Page images and extracted text
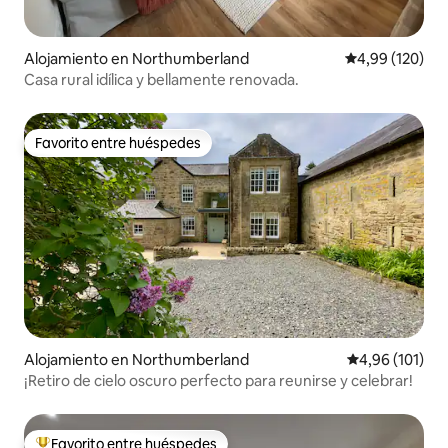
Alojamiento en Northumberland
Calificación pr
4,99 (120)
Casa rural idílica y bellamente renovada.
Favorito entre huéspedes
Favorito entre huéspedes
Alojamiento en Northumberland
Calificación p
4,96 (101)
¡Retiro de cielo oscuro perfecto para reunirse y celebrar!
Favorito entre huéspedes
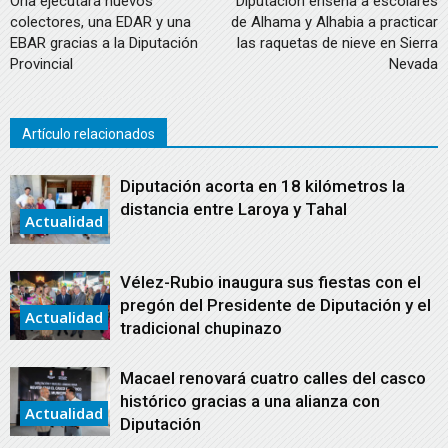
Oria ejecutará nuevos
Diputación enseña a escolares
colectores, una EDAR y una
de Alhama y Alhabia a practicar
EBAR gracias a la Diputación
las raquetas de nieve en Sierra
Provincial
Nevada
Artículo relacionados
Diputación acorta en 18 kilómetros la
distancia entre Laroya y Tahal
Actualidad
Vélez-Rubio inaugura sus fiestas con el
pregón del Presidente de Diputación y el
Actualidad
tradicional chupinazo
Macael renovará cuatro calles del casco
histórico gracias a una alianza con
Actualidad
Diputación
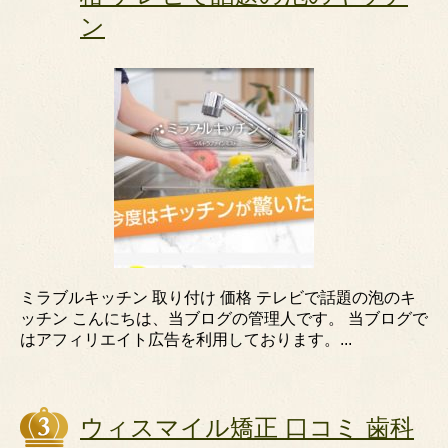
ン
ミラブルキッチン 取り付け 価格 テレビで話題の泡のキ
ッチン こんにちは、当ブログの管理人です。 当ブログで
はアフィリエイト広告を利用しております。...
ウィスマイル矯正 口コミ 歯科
==
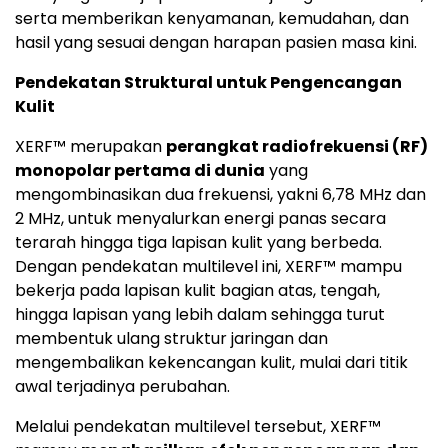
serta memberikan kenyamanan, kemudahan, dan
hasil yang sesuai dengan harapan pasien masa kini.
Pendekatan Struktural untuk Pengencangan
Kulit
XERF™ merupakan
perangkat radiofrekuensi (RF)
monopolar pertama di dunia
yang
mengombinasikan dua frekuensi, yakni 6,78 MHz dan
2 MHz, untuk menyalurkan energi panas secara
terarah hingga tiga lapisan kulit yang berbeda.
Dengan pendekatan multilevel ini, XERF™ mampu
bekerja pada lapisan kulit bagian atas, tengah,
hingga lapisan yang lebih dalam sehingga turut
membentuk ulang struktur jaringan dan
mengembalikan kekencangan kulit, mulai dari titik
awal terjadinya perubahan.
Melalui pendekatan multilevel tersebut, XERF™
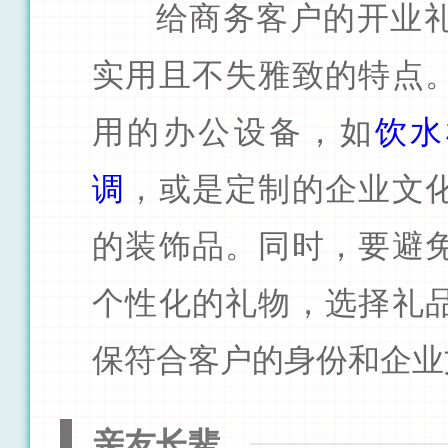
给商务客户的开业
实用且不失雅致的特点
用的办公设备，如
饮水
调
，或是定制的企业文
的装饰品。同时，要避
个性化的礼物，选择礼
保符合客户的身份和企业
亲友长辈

What is needed:
Copy out, word for word, the part of the entries above that begins at the line with "ミラブルキッチン 取り付け 価格 テレビで話題の泡のキ" and ends at the line with "ウィスマイル矯正 口コミ 歯科", including both.

The completed task:
ミラブルキッチン 取り付け 価格 テレビで話題の泡のキ
ッチン こんにちは、当ブログの管理人です。 当ブログで
はアフィリエイト広告を利用しております。...
ウィスマイル矯正 口コミ 歯科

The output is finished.